La place Tian'anmen est au coeur de Beijing. Là se dresse la Cité sans âge des Empereurs et, comme en surimpression, l'immense portrait de Mao, rouge et lisse. L'immensité vide de la place, sa monumentalité un peu kitsch, pour un occidental du moins, résument et suspendent les métamorphoses de l'Histoire du pays. Tian'anmen évoque aussi, pour beaucoup, l'image d'un étudiant faisant face à un tank qui l'a pris pour cible. Mais pas pour les internautes chinois, qui n'ont le droit d'y voir qu'une place grandiose offerte à la déambulation tranquille des familles et des touristes. Ni pour tous ceux qui ont oublié le massacre de la place Tian'anmen au profit de la grand-messe récente des Jeux Olympiques. Car les états policiers ont pour eux une arme plus puissante encore que la terreur, c'est l'amnésie collective. Un événement rayé de nos mémoires n'a jamais eu lieu.

Dai Wei, corps de mémoire

Dai Wei, lui, se souvient; la mémoire est même tout ce qui lui reste. 4 juin 1989. Etudiant insurgé, il était là quand l'armée a attaqué les civils qui occupaient la place. Il y a laissé un morceau de son cerveau, stocké depuis lors dans un réfrigérateur d'hôpital. Malgré les apparences, c'est en fait une chance: d'abord parce qu'il n'est pas mort, ensuite, parce que le coma dans lequel il reste plongé durant dix ans lui permet d'échapper à la répression contre les survivants qui a suivi le massacre pour l'effacer des mémoires – exils, internements psychiatriques, mesures punitives à l'encontre des familles, reniements, autocritiques. La police surveille certes Dai Wei, soigné en cachette par sa mère, mais sa vigilance est moindre puisqu'il est considéré comme moins dangereux encore qu'un mort.

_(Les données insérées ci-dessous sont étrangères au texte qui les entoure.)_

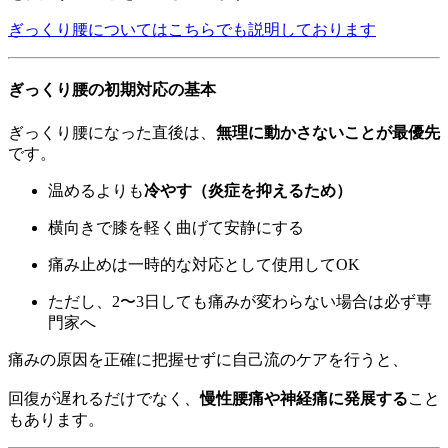
ぎっくり腰についてはこちらでも説明しております
ぎっくり腰の初期対応の基本
ぎっくり腰になった直後は、
無理に動かさないことが最優先
です。
温めるよりも
冷やす（炎症を抑えるため）
横向きで膝を軽く曲げて安静にする
痛み止めは一時的な対応として使用してOK
ただし、2〜3日しても痛みが変わらない場合は必ず専
門家へ
痛みの原因を正確に把握せずに自己流のケアを行うと、
回復が遅れるだけでなく、
慢性腰痛や神経痛に発展する
こと
もあります。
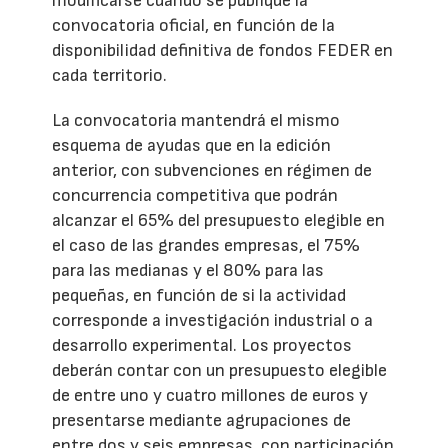
modificarse cuando se publique la
convocatoria oficial, en función de la
disponibilidad definitiva de fondos FEDER en
cada territorio.
La convocatoria mantendrá el mismo
esquema de ayudas que en la edición
anterior, con subvenciones en régimen de
concurrencia competitiva que podrán
alcanzar el 65% del presupuesto elegible en
el caso de las grandes empresas, el 75%
para las medianas y el 80% para las
pequeñas, en función de si la actividad
corresponde a investigación industrial o a
desarrollo experimental. Los proyectos
deberán contar con un presupuesto elegible
de entre uno y cuatro millones de euros y
presentarse mediante agrupaciones de
entre dos y seis empresas, con participación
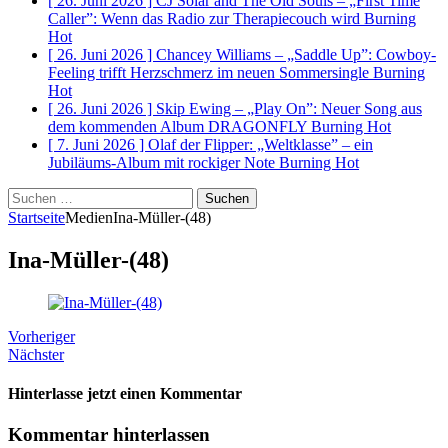
[ 26. Juni 2026 ]
CJ Solar and The Old Souls – „First Time
Caller”: Wenn das Radio zur Therapiecouch wird
Burning
Hot
[ 26. Juni 2026 ]
Chancey Williams – „Saddle Up”: Cowboy-
Feeling trifft Herzschmerz im neuen Sommersingle
Burning
Hot
[ 26. Juni 2026 ]
Skip Ewing – „Play On”: Neuer Song aus
dem kommenden Album DRAGONFLY
Burning Hot
[ 7. Juni 2026 ]
Olaf der Flipper: „Weltklasse” – ein
Jubiläums-Album mit rockiger Note
Burning Hot
Suchen
nach:
Startseite
Medien
Ina-Müller-(48)
Ina-Müller-(48)
Vorheriger
Nächster
Hinterlasse jetzt einen Kommentar
Kommentar hinterlassen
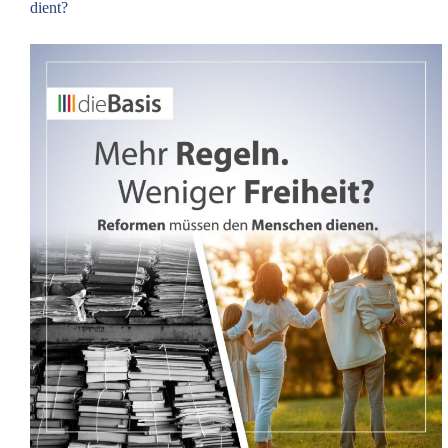
dient?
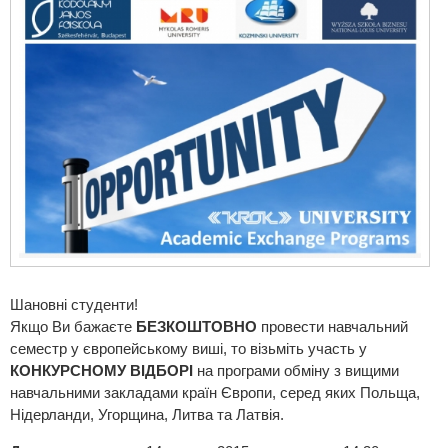
Шановні студенти!
Якщо Ви бажаєте
БЕЗКОШТОВНО
провести навчальний
семестр у європейському виші, то візьміть участь у
КОНКУРСНОМУ ВІДБОРІ
на програми обміну з вищими
навчальними закладами країн Європи, серед яких Польща,
Нідерланди, Угорщина, Литва та Латвія.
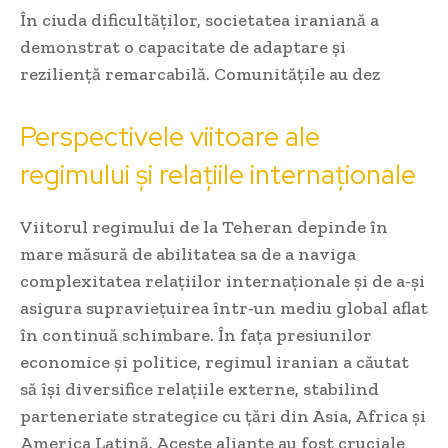
În ciuda dificultăților, societatea iraniană a
demonstrat o capacitate de adaptare și
reziliență remarcabilă. Comunitățile au dez
Perspectivele viitoare ale
regimului și relațiile internaționale
Viitorul regimului de la Teheran depinde în
mare măsură de abilitatea sa de a naviga
complexitatea relațiilor internaționale și de a-și
asigura supraviețuirea într-un mediu global aflat
în continuă schimbare. În fața presiunilor
economice și politice, regimul iranian a căutat
să își diversifice relațiile externe, stabilind
parteneriate strategice cu țări din Asia, Africa și
America Latină. Aceste alianțe au fost cruciale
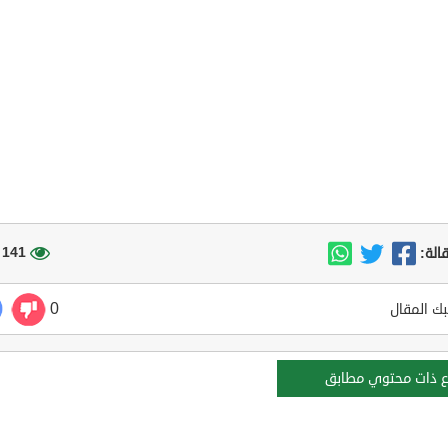
141 مشاهدة
الة:
0
ك المقال
ع ذات محتوي مطابق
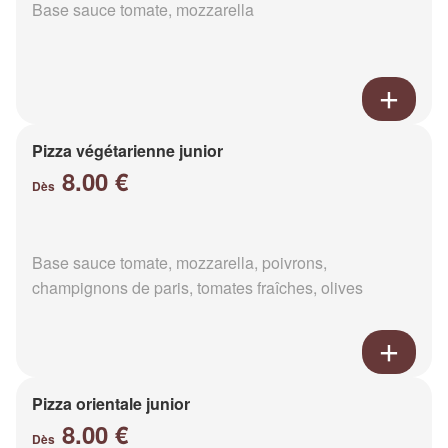
Base sauce tomate, mozzarella
Pizza végétarienne junior
8.00 €
Dès
Base sauce tomate, mozzarella, poivrons,
champignons de paris, tomates fraîches, olives
Pizza orientale junior
8.00 €
Dès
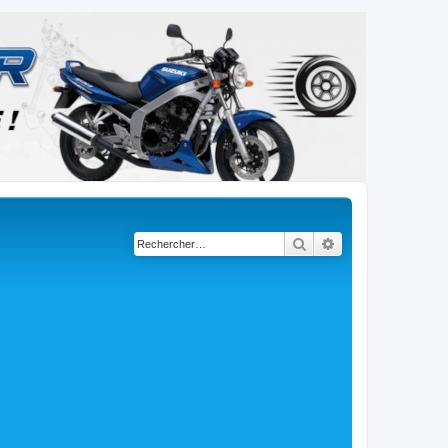
Rechercher
Recherche avancé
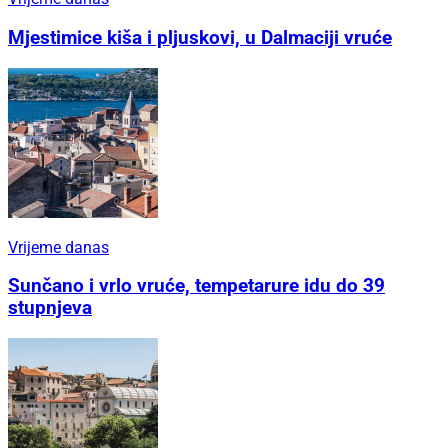
Mjestimice kiša i pljuskovi, u Dalmaciji vruće
Vrijeme danas
Sunčano i vrlo vruće, tempetarure idu do 39
stupnjeva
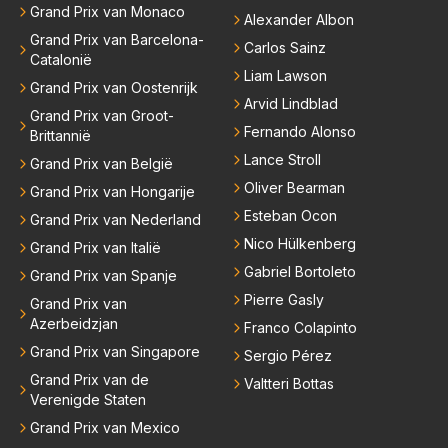
Grand Prix van Monaco
Alexander Albon
Grand Prix van Barcelona-
Carlos Sainz
Catalonië
Liam Lawson
Grand Prix van Oostenrijk
Arvid Lindblad
Grand Prix van Groot-
Fernando Alonso
Brittannië
Lance Stroll
Grand Prix van België
Oliver Bearman
Grand Prix van Hongarije
Esteban Ocon
Grand Prix van Nederland
Nico Hülkenberg
Grand Prix van Italië
Gabriel Bortoleto
Grand Prix van Spanje
Pierre Gasly
Grand Prix van
Azerbeidzjan
Franco Colapinto
Grand Prix van Singapore
Sergio Pérez
Grand Prix van de
Valtteri Bottas
Verenigde Staten
Grand Prix van Mexico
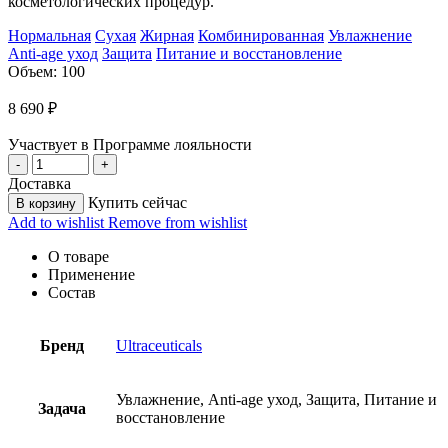
косметологических процедур.
Нормальная
Сухая
Жирная
Комбинированная
Увлажнение
Anti-age уход
Защита
Питание и восстановление
Объем: 100
8 690
₽
Участвует в Программе лояльности
Доставка
Купить сейчас
В корзину
Add to wishlist
Remove from wishlist
О товаре
Применение
Состав
Бренд
Ultraceuticals
Увлажнение, Anti-age уход, Защита, Питание и
Задача
восстановление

Le livre retrace ainsi les dix années de coma de Dai Wei. Son immobilité parfaite est inversement proportionnelle aux mutations spectaculaires de Beijing, et à l'accélération de l'Histoire: libéralisation de l'économie, spéculations immobilière frénétiques, invasions des téléphones et de la télévision, expulsions des pauvres hors de centre-villes aseptisés. Dix ans, c'est aussi le temps qu'il a fallu à Ma Jian pour écrire ce roman, politique au sens large, parce qu'il résume et inscrit dans un corps, la métaphore et le paradoxe d'un pays. Enfermé dans sa « tombe de chair », Dai Wei reconstitue patiemment les événements qu'un pays anesthésié, muet, et privé de sa mémoire a choisi d'oublier. Son corps silencieux et carcéral reste le seul espace possible de subversion. L'écriture est la trace muette de ce cheminement vers la parole qui guette et survit, au fond de Dai Wei, prête à surgir.

Autopsie d’un massacre

Cette autobiographie fictive d'un jeune étudiant chinois est ainsi construite sur l'alternance de deux récits. L'un, au passé, retrace rétrospectivement les souvenirs de Dai Wei, de l'enfance jusqu'au jour du massacre. Dai Wei retrouve sa propre histoire qui est aussi celle de la Chine, mais à échelle humaine: suicide de son grand-père dépossédé de ses biens pendant la Révolution culturelle; déportation de son père accusé de droitisme, et qui revient brisé des camps, après avoir connu la torture, la famine et le cannibalisme. Ses enfants le méprisent, mais l'institutrice les trouve tout de même trop souriants pour des fils de droitiste. La mère de Dai Wei est quant à elle une fervente du parti, mais la réputation de son mari a ruiné sa carrière de chanteuse d'opéra, et elle vit dans l'amertume de ses rêves déçus. Puis ce sont les années à l'Université, la lecture du journal intime du père, les discussions dans les dortoirs, les premières femmes, la participation aux manifestations de soutien aux réformistes, puis l'engagement contre la politique réactionnaire de Deng Xiaopping, jusqu'au siège de la place Tian'anmen. Les contestataires s'organisent, et se divisent presque aussitôt dans des querelles intestines. Dai Wei, lui, se méfie des rhétoriques trop ronflantes, des engagements trop ambitieux, il se tient à l'écart de la course au pouvoir. Responsable de la sécurité, il se contente de veiller avec une lucidité détachée et bienveillante à la logistique, aux manifestants, et parmi eux à sa fiancée. Avec lui, on suit le déroulement heure par heure des événements. Les grèves de la faim, les manoeuvres stratégiques, les négociations, les tentatives d'infiltration des espions, l'attente angoissée des représailles et le silence des autorités, l'euphorie naïve et la ferveur unanimiste des manifestants, les poèmes qui circulent, les discours qui s'échauffent, les grandes envolées lyriques et les problèmes de logistique à résoudre. Puis l'attaque des tanks, l'extermination à l'aveugle des occupants, l'évacuation des blessés dans la panique : la ruine d'un rêve.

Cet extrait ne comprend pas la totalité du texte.